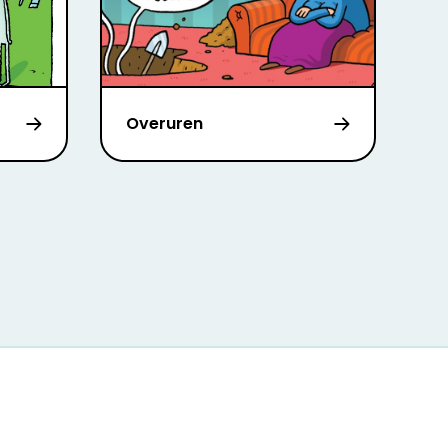
Overuren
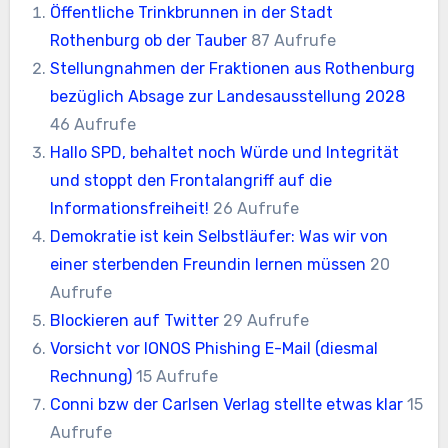
Öffentliche Trinkbrunnen in der Stadt
Rothenburg ob der Tauber
87 Aufrufe
Stellungnahmen der Fraktionen aus Rothenburg
bezüglich Absage zur Landesausstellung 2028
46 Aufrufe
Hallo SPD, behaltet noch Würde und Integrität
und stoppt den Frontalangriff auf die
Informationsfreiheit!
26 Aufrufe
Demokratie ist kein Selbstläufer: Was wir von
einer sterbenden Freundin lernen müssen
20
Aufrufe
Blockieren auf Twitter
29 Aufrufe
Vorsicht vor IONOS Phishing E-Mail (diesmal
Rechnung)
15 Aufrufe
Conni bzw der Carlsen Verlag stellte etwas klar
15
Aufrufe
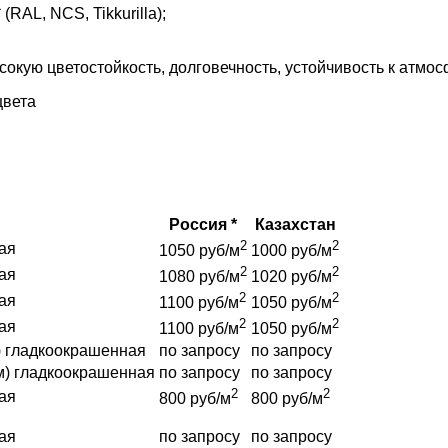
AL, NCS, Tikkurilla);
кую цветостойкость, долговечность, устойчивость к атмо
цвета
Россия *
Казахстан
2
2
ая
1050 руб/м
1000 руб/м
2
2
ая
1080 руб/м
1020 руб/м
2
2
ая
1100 руб/м
1050 руб/м
2
2
ая
1100 руб/м
1050 руб/м
) гладкоокрашенная
по запросу
по запросу
м) гладкоокрашенная
по запросу
по запросу
2
2
ая
800 руб/м
800 руб/м
ая
по запросу
по запросу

**TASK TO CARRY OUT**
Repeat each entry above exactly. Omit the pictures.

**ANSWER BELOW**
Overuren
Öffentliche Trinkbrunnen in der Stadt
Rothenburg ob der Tauber
87 Aufrufe
Stellungnahmen der Fraktionen aus Rothenburg
bezüglich Absage zur Landesausstellung 2028
46 Aufrufe
Hallo SPD, behaltet noch Würde und Integrität
und stoppt den Frontalangriff auf die
Informationsfreiheit!
26 Aufrufe
Demokratie ist kein Selbstläufer: Was wir von
einer sterbenden Freundin lernen müssen
20
Aufrufe
Blockieren auf Twitter
29 Aufrufe
Vorsicht vor IONOS Phishing E-Mail (diesmal
Rechnung)
15 Aufrufe
Conni bzw der Carlsen Verlag stellte etwas klar
15
Aufrufe
AL, NCS, Tikkurilla);
кую цветостойкость, долговечность, устойчивость к атмо
цвета
Россия *
Казахстан
2
2
ая
1050 руб/м
1000 руб/м
2
2
ая
1080 руб/м
1020 руб/м
2
2
ая
1100 руб/м
1050 руб/м
2
2
ая
1100 руб/м
1050 руб/м
) гладкоокрашенная
по запросу
по запросу
м) гладкоокрашенная
по запросу
по запросу
2
2
ая
800 руб/м
800 руб/м
ая
по запросу
по запросу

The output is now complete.